Your answer needs to include each line of the records in which the string "como" can be found.

[[ SUPPLIED DATA open ]]

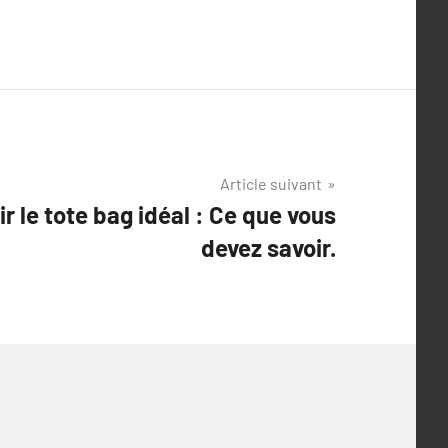
Article suivant
 le tote bag idéal : Ce que vous
devez savoir.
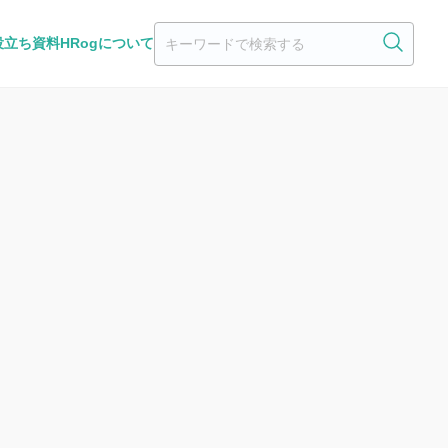
役立ち資料
HRogについて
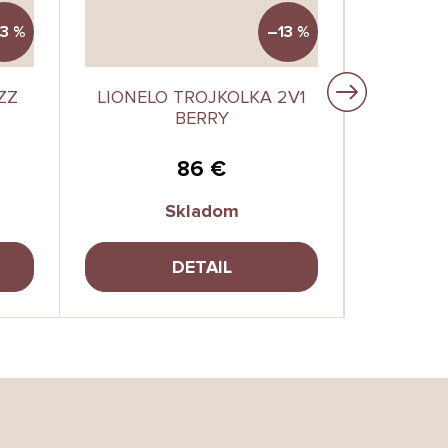
3 %
–13 %
ZZ
LIONELO TROJKOLKA 2V1
LIONEL
BERRY
86 €
Skladom
DETAIL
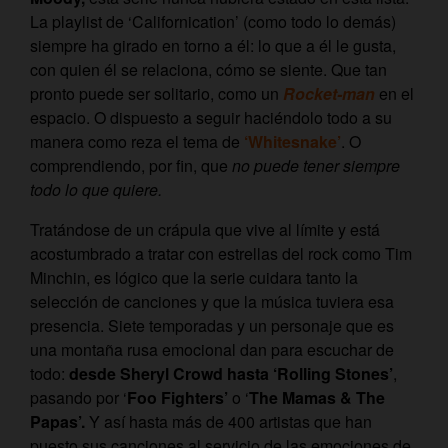
La playlist de ‘Californication’ (como todo lo demás)
siempre ha girado en torno a él: lo que a él le gusta,
con quien él se relaciona, cómo se siente. Que tan
pronto puede ser solitario, como un
Rocket-man
en el
espacio. O dispuesto a seguir haciéndolo todo a su
manera como reza el tema de
‘Whitesnake’
. O
comprendiendo, por fin, que
no puede tener siempre
todo lo que quiere.
Tratándose de un crápula que vive al límite y está
acostumbrado a tratar con estrellas del rock como Tim
Minchin, es lógico que la serie cuidara tanto la
selección de canciones y que la música tuviera esa
presencia. Siete temporadas y un personaje que es
una montaña rusa emocional dan para escuchar de
todo:
desde Sheryl Crowd hasta ‘Rolling Stones’
,
pasando por ‘
Foo Fighters’
o ‘
The Mamas & The
Papas’.
Y así hasta más de 400 artistas que han
puesto sus canciones al servicio de las emociones de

[[ SUPPLIED DATA closed ]]

**ANSWER FOR THIS EXERCISE:**
La playlist de ‘Californication’ (como todo lo demás)
pronto puede ser solitario, como un
manera como reza el tema de
acostumbrado a tratar con estrellas del rock como Tim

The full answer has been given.